69//! To specify which colliders should be considered in the query, use a [spatial query filter](`SpatialQueryFilter`).
70//!
71//! # Shapecasting
72//!
73//! **Shapecasting** or **sweep testing** is a spatial query that finds intersections between colliders and a shape
74//! that is travelling along a half-line. It is very similar to [raycasting](#raycasting), but instead of a "point"

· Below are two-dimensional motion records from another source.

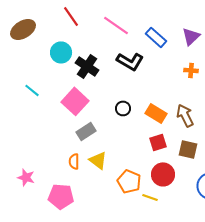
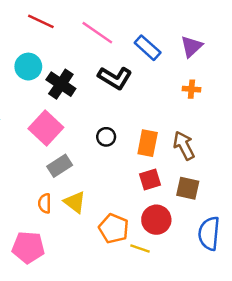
red line: (71, 16) -> (41, 21), turned -30
orange rectangle: (156, 113) -> (148, 143), turned 70

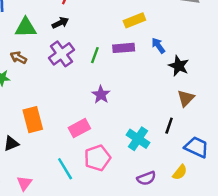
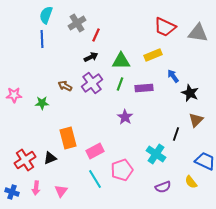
green triangle: (26, 28) -> (121, 61), moved
purple rectangle: (124, 48) -> (144, 88), moved
brown arrow: (18, 57) -> (65, 86), moved
black line: (169, 126) -> (176, 134), moved
pink rectangle: (79, 128) -> (95, 151), moved
yellow semicircle: (180, 172) -> (191, 182), turned 104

75//! we have an entire shape travelling along a half-line. One use case is determining how far an object can move
76//! before it hits the environment.
77//!
78//! For each hit during shapecasting, the hit entity, a distance, two world-space points of intersection and two world-space
79//! normals will be stored in [`ShapeHitData`]. The distance refers to how far the shape travelled before the initial hit.
80//!
81//! There are two ways to perform shapecasts.
82//!
83//! 1. For simple shapecasts, use the [`ShapeCaster`] component. It returns the results of the shapecast
84//! in the [`ShapeHits`] component every frame. It uses local coordinates, so it will automatically follow the entity
85//! it's attached to or its parent.
86//! 2. When you need more control or don't want to cast every frame, use the shapecasting methods provided by
87//! [`SpatialQuery`], like [`cast_shape`](SpatialQuery::cast_shape), [`shape_hits`](SpatialQuery::shape_hits) or
88//! [`shape_hits_callback`](SpatialQuery::shape_hits_callback).
89//!
90//! See the documentation of the components and methods for more information.
91//!
92//! A simple example using the component-based method looks like this:
93//!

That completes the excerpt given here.